I grew up in the Thatcher era and it helped me believe I could do anything I wanted. What Thatcher didn't do was have prolonged affairs with married men. She married and had children and a career. Petronella's poor choices relate to her taste in men not feminism or Thatcherism.

MissScarletInTheBallroom · 27/04/2024 10:13

LandArt · 27/04/2024 10:05

But remember Charlotte Lucas marries Mr Collins purely on economic grounds — she’s a plain spinster daughter at home, has aged out of the marriage market at 27, and her brothers will have the job of supporting her after their parents’ deaths and are already referencing this.

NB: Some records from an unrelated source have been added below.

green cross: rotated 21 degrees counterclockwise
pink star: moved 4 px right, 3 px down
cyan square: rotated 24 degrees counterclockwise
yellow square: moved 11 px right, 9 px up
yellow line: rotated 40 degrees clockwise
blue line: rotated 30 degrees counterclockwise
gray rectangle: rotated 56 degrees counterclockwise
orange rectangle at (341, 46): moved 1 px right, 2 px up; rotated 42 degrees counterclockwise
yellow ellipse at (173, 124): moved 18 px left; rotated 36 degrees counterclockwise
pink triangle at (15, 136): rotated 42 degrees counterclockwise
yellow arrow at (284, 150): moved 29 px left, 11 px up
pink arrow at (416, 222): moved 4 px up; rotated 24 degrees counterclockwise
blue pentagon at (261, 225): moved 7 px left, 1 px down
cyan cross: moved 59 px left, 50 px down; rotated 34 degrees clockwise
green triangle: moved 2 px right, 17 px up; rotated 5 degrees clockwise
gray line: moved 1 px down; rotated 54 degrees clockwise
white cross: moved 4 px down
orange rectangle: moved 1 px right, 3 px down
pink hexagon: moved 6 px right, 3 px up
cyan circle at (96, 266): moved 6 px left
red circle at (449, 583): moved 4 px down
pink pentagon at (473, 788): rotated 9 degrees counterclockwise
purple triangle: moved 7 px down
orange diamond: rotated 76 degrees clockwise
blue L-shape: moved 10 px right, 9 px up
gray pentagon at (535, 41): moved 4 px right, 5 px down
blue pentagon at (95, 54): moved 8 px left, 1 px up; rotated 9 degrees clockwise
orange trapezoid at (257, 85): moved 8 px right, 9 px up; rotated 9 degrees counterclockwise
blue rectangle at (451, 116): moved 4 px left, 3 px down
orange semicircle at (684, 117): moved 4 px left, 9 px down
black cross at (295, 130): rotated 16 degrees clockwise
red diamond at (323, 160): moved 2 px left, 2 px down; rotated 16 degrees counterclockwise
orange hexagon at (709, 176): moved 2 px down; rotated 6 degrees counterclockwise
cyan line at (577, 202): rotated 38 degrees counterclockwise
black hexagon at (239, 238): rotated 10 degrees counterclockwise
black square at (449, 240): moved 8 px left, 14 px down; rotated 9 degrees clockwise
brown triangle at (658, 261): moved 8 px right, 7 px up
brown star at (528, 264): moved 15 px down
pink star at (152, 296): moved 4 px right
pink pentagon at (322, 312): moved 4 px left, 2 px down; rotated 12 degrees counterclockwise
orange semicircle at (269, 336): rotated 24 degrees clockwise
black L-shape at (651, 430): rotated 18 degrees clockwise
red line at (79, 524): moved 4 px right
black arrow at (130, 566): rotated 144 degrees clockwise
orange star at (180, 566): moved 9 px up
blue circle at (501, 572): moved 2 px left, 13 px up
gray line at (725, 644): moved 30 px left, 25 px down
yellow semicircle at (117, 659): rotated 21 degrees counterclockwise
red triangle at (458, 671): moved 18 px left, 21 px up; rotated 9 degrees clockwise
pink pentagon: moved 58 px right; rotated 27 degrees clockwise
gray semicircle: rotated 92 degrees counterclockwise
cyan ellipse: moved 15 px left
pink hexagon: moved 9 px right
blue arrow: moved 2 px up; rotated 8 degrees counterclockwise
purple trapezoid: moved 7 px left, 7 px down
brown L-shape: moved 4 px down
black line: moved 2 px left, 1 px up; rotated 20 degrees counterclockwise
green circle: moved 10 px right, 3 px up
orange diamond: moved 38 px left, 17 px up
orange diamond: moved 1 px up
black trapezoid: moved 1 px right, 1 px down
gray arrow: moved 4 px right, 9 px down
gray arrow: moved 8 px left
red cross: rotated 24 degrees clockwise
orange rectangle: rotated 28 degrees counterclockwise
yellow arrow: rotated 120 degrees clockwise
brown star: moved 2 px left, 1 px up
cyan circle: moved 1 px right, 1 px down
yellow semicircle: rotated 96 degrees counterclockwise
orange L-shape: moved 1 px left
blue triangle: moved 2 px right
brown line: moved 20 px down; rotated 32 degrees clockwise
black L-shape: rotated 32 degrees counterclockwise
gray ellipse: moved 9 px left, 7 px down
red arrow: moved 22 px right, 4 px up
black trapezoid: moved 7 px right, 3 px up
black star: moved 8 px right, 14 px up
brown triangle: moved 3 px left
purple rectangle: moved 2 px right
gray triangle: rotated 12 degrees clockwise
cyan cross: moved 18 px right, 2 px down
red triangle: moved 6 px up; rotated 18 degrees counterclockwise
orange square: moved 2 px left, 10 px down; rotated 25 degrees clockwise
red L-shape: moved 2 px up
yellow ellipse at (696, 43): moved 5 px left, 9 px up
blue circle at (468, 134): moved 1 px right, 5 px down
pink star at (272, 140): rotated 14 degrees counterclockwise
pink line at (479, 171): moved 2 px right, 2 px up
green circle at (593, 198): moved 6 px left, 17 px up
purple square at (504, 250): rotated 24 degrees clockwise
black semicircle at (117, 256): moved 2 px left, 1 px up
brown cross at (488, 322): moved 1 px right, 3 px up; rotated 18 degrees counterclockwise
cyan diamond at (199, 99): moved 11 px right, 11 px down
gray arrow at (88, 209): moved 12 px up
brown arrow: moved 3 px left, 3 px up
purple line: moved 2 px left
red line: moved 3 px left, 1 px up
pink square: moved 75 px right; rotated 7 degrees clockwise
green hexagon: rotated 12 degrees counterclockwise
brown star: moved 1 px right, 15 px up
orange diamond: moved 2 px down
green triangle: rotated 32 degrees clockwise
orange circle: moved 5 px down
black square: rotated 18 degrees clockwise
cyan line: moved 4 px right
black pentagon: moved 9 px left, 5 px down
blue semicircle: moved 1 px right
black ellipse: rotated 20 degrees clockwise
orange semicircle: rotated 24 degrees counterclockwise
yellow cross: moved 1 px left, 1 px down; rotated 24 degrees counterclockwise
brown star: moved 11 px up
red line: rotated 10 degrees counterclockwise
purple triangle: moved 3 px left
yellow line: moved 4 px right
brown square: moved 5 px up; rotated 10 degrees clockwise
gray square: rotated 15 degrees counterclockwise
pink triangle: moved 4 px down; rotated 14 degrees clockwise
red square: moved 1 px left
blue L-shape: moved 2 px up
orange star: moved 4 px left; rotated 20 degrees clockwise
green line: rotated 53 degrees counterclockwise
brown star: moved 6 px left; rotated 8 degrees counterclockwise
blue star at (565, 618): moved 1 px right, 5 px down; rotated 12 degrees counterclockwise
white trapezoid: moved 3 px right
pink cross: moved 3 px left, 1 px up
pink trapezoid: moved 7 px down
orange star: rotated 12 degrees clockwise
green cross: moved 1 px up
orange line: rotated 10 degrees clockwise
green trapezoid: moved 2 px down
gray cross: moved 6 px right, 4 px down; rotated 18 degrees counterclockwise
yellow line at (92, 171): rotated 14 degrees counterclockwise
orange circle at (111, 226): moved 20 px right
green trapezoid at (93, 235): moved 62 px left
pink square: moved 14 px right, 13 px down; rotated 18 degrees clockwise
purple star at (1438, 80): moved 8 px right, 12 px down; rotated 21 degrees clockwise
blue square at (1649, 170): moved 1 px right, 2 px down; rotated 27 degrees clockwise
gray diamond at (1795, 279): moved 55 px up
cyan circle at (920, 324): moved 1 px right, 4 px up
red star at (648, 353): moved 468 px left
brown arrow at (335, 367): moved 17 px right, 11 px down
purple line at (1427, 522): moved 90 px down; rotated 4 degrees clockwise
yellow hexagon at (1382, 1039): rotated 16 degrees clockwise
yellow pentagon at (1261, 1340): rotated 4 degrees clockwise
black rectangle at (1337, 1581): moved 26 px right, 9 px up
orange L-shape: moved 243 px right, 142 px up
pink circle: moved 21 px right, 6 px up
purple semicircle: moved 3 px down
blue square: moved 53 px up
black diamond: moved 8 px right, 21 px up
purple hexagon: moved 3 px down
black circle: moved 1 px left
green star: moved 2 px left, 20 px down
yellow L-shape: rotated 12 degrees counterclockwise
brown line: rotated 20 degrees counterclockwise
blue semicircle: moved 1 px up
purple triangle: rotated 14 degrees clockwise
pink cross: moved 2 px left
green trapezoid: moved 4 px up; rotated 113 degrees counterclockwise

In a world without self-supporting careers for women, marriage is an economic decision for her, just as it is for the Bennet girls, who will be homeless and living on their mother’s tiny income as soon as their father dies, making it even harder to marry someone with enough money to support whichever sisters haven’t married, and Mrs B.

Lizzy and Jane get the fairytale of a love match that is also moneyed, but Charlotte is closer to JA’s own situation when she briefly agreed to marry a rich brother of her friends (before changing her mind overnight and running away).

So feminism has meant that women can have work which allows them to be self-supporting, so they don’t have to marry Mr Collins on economic grounds.

Exactly.

And for what it's worth, the best that can really be said for Darcy is that he was very rich and fell in love with Lizzy despite his reservations about her family.

In a century where Lizzy could have been a rocket scientist or a neurosurgeon or a bestselling author she might have decided there were better ways to spend her life than being mistress of Pemberley. She might have remained happily single, or married a man without a pot to piss in but who was her intellectual equal, had some social skills and actually liked her family.

SerafinasGoose · 27/04/2024 10:14

It was only the fairly short-lived radical feminism that rejected the family and marriage as institutions in any case. Some misguided, traditional rags seem convinced that this small movement was the sum total of all feminism.

My first thought as to the usual 'feminism is evil' whinge was: I'll bet she's written that for the Mail or the Torygraph. They are constantly featuring mournful little articles from women who claim to have been sold on the feminist 'myth' and ended up lonely, unhappy and riddled with regrets.

Underlying message: 'the Patriarchy really knew what was best for us all along'.

Well, fuck that.

And here's one middle-aged feminist with a family and career who's proof positive against this self-pitying BS emanating from the genre of so-called 'confessional journalism'. Ugh.

DrawersOnTheDoors · 27/04/2024 10:25

I wouldn't even bother reading the words of such a grifter.